My friend, may I ask you a question? When is new–“new?” Many of the things that we possess claim to be new. Yet, when you really examine them they are simply something that has been reworked, renovated, or renewed?
My friend, life's a story, welcome to This Passing Day. I'm Mark Brunner.
One of my hobbies is collecting license plates. My collection runs the gamut of colors from a beautiful red on cream 1916 plate to a red on cream 1979 plate. In between are blues, blacks, oranges, yellows, burgundies, greens, silvers and whites. The neat thing about plate collecting is that nearly every year there was a “new” plate. As a kid I always looked forward to what the next series of Wisconsin plates were going to look like. However, during the war many states decided to conserve metal for the war effort by introducing a whole new idea in license plate registration: the annual tag. At first there was a large metal tag that was affixed with screws to the middle of the plate designating the year. Eventually most states went to a smaller metal tag that the owner pushed through two small slots at the top of the plate. And, finally, around 1961 the adhesive sticker that was simply applied over the date imprint on the plate was introduced. Over time many states discovered the efficiencies of this process and ceased to issue new plates on a regular basis. Years would go by when the only thing that changed was the tiny colored sticker you would receive in the mail. License plates, although still stamped out and painted in enough numbers to accommodate new vehicle purchases each year, ceased being new. They were simply the old plate reissued year after year. When you received a “new” plate in the mail the term new really had taken on a rather different meaning. Perhaps they were new pieces of metal; but they were not new in the sense that they were different from the last plate you hung on your vehicle.
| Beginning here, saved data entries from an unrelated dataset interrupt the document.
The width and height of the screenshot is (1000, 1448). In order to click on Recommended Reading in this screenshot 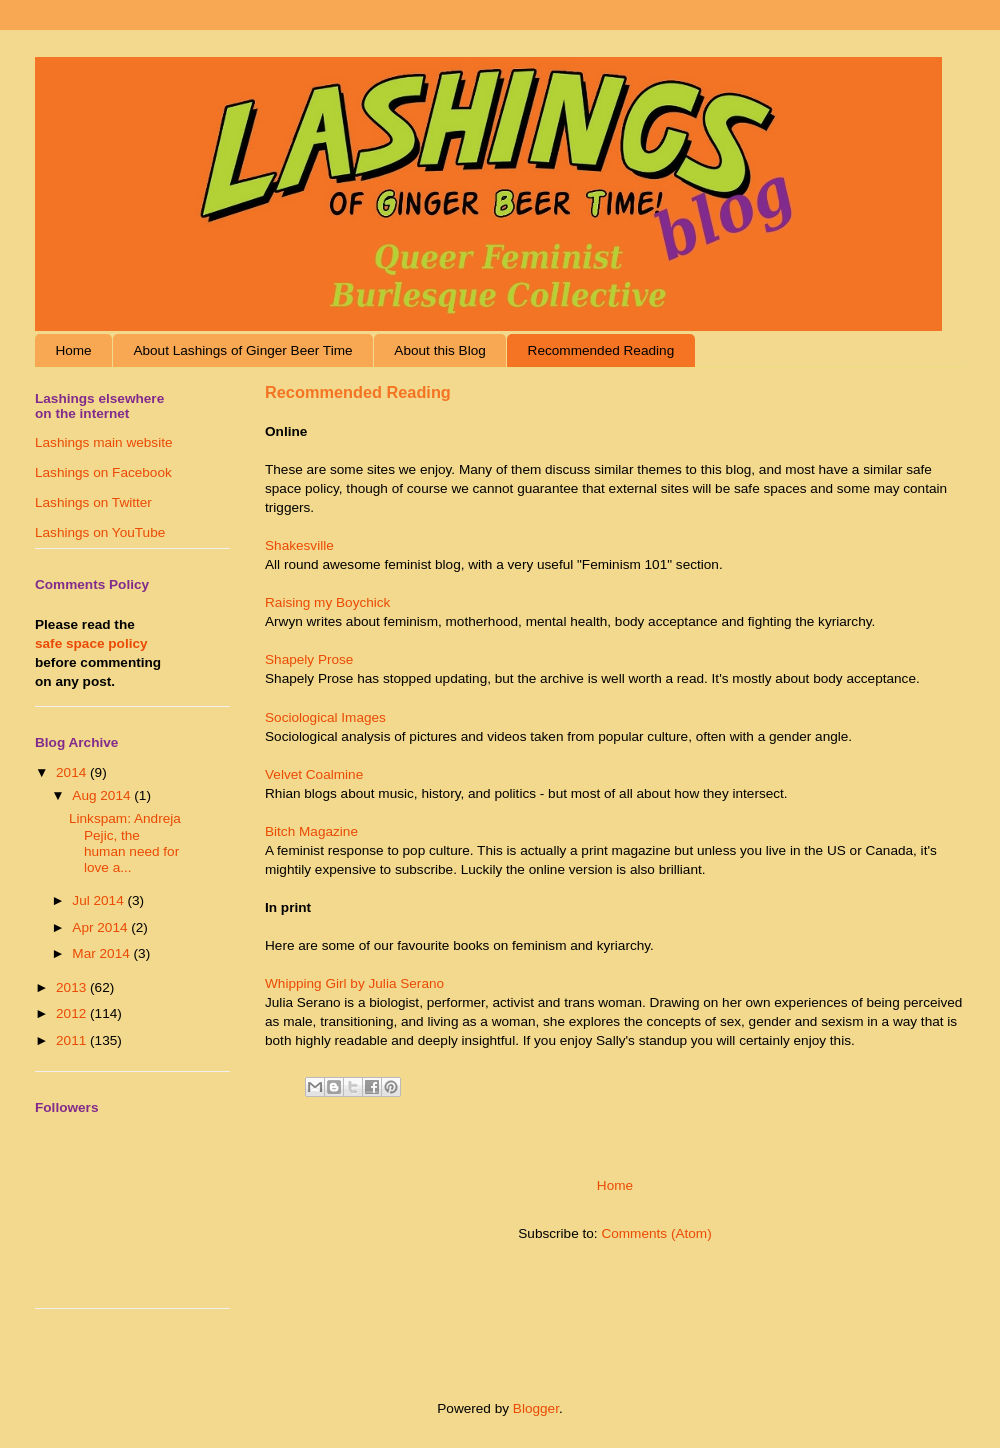, I will do `click(601, 350)`.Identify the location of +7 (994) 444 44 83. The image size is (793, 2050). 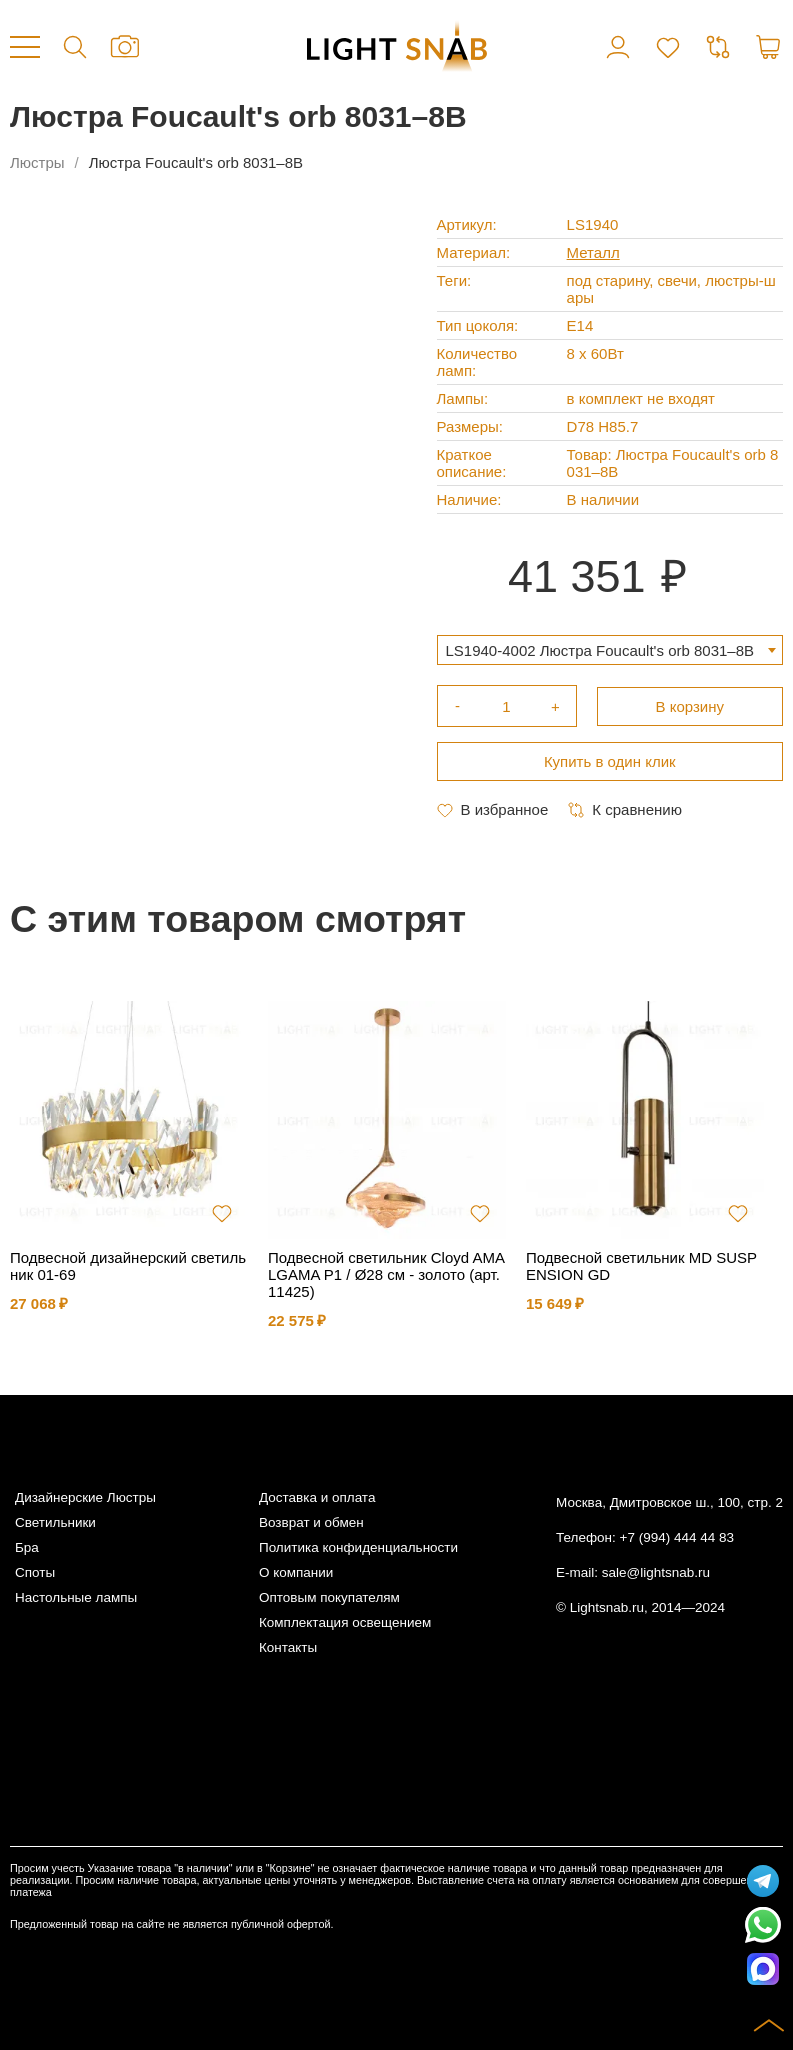
(677, 1537).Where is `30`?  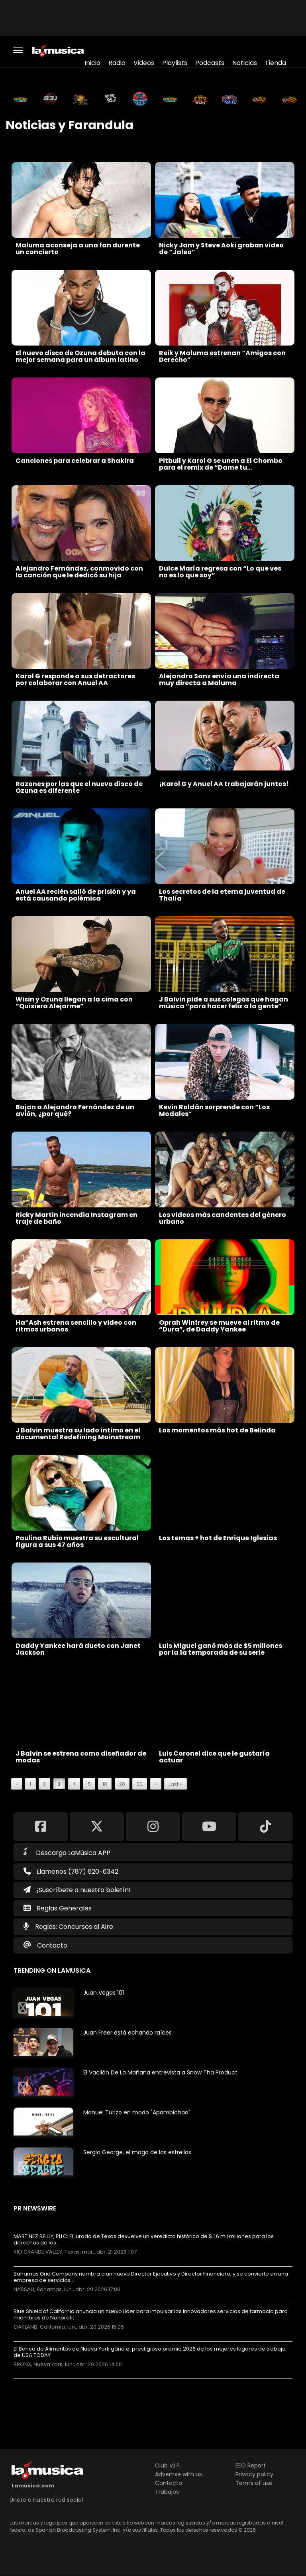 30 is located at coordinates (140, 1784).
When is new–“new?” Many of the things that we possess claim to be new. Yet, when you really examine them they are simply something that has been reworked, renovated, or renewed. In that case, new isn’t really “new.”
When we received a “new life” in Christ at baptism, was that “newness” really “new?” Or, for that matter, was that simply a retreaded surface on the same old sinful body? When God talks about the “new” man, is He speaking to us about an old, sinful man transformed into a new, perfected man? Or, is He talking about something altogether new, not just changed but recreated from scratch? I can’t imagine our perfect God going through all the effort to change us by merely “reissuing” the same man with a new “coat of paint.” When we received Jesus Christ, we became something more than just a repair site, we became a new creation in spirit. We are a totally new model, not just a reissue with some new paint. And, because we are really “new,” we stand out from the old. Like a sea of orange and black license plates, we suddenly spy a green and white one, a really new issue for the year. Now, that stands out!
We pray. Heavenly Father, thank you for recreating us in Jesus Christ our Lord. As you love him you also love us because he is in us by your Spirit. Forgive us Father when we forget how truly special we are in Christ, that we are new in him and because of him we are really new in your sight. In Jesus name we pray. Amen!
Therefore my friend, do not worry about tomorrow, for tomorrow will worry for itself; each day has enough trouble of its own. (Matt 6:34) This Passing Day. May this passing day honor our Lord and Savior Jesus Christ and be a blessing to you and everyone you meet. Find a stranger and say hello. Don't let another day pass without your day blessing someone else.